Ricardo Jesus estime toutefois que la transition a pu contribuer à l'augmentation des files d'attente, étant donné qu'"il y a eu très peu de formation en cours d'emploi" pour la PSP.
Les deux forces de police sont actuellement insatisfaites des conditions de travail à l'aéroport.
"Ces professionnels se plaignent d'épuisement professionnel et de pression constante, ce qui les fragilise. De plus, ils finissent par subir l'impact des critiques des citoyens", explique Paulo Santos, qui rappelle que la PSP a hérité d'une structure déjà déficiente.
Pour Ricardo Jesus, "l'épuisement ne vient pas du type de travail, comme le dit le PSP, mais de la façon dont nous sommes traités".
Il se souvient également que de nombreux inspecteurs devaient partir en octobre 2025 et qu'on leur a annoncé une semaine plus tôt qu'ils devraient rester jusqu'en avril 2026. "La façon dont le gouvernement nous traite, avec un manque total de dignité, finit par avoir un impact sur la vie des gens, leur moral et leur dévouement à leur travail."
Le gouvernement justifie la prolongation de l'affectation de ces inspecteurs avec la mise en œuvre de la SEE en 2025, en affirmant que ces professionnels représentent "une valeur ajoutée nationale en termes d'expérience et de connaissances, dans une phase qui présente des risques de sécurité déjà identifiés par l'Union européenne", lit-on dans le décret-loi publié le 28 octobre.
"Nous estimons que notre mission a déjà été accomplie. Vous avez eu assez de temps.

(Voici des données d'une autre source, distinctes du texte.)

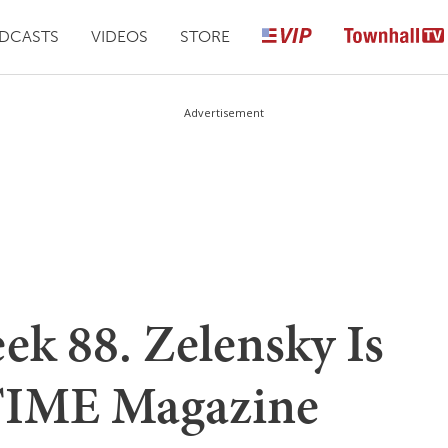
DCASTS
VIDEOS
STORE
Advertisement
ek 88. Zelensky Is
 TIME Magazine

Nous sommes ici pour profiter de notre travail", déclare Ricardo Jesus.
Cette semaine, l'ASPP a appelé à la tenue de nouvelles séances plénières dans les aéroports nationaux le 18 entre 07h00 et 11h00 pour faire le point sur la situation.
Les files d'attente sont une "gêne" et "nuisent à l'image du pays"

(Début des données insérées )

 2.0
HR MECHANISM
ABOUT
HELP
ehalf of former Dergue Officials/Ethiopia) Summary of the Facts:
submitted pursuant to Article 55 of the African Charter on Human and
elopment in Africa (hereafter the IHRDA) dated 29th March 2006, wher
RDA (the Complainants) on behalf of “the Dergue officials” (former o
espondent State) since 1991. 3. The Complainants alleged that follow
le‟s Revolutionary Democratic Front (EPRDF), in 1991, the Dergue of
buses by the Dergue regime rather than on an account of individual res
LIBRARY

Le 50e congrès de l'Association portugaise des agences de voyage et de tourisme (APAVT) s'est tenu à Macao cette semaine et le président d'ANA Airports, José Luís Arnaut, a reconnu que les files d'attente constituent "un problème très grave".

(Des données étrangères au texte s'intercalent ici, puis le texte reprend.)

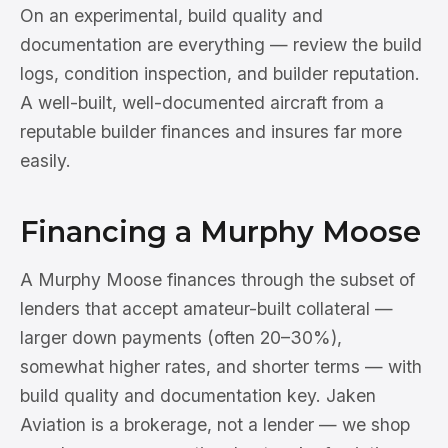
On an experimental, build quality and
documentation are everything — review the build
logs, condition inspection, and builder reputation.
A well-built, well-documented aircraft from a
reputable builder finances and insures far more
easily.
Financing a Murphy Moose
A Murphy Moose finances through the subset of
lenders that accept amateur-built collateral —
larger down payments (often 20–30%),
somewhat higher rates, and shorter terms — with
build quality and documentation key. Jaken
Aviation is a brokerage, not a lender — we shop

L'aéroport de Lisbonne a été "conçu pour 22 millions de passagers et en accueille aujourd'hui 36 millions", a-t-il déclaré.
En tant que porte d'entrée du Portugal, une mauvaise expérience compromet l'image du pays. José Luís Arnaut a indiqué que des discussions étaient en cours avec le gouvernement pour "réaménager les boîtes et augmenter le flux".
Le secrétaire d'État aux infrastructures, Hugo Espírito Santo, était également l'un des orateurs invités et a souligné que les files d'attente sont "un embarras national". Il a confirmé qu'il était prévu d'augmenter de 30 % le nombre de caisses et de portes électroniques aux "Départs" et de 30 % le nombre de caisses et de 70 % le nombre de portes électroniques aux "Arrivées", et ce dès le mois de juin afin "d'anticiper l'été prochain".
Hugo Espírito Santo a également insisté sur le fait que le "manque d'agents PSP" et "l'instabilité technologique, en particulier des portes électroniques" sont deux des principales causes de la lenteur des contrôles aux frontières.
Entre les problèmes structurels de l'aéroport et une transition des forces de police qui n'est pas encore totalement achevée, le contrôle des frontières continue de poser des problèmes et tant qu'il n'y aura pas de mesures concrètes, les défaillances pourraient mettre en péril la sécurité nationale et les engagements pris vis-à-vis de l'Europe.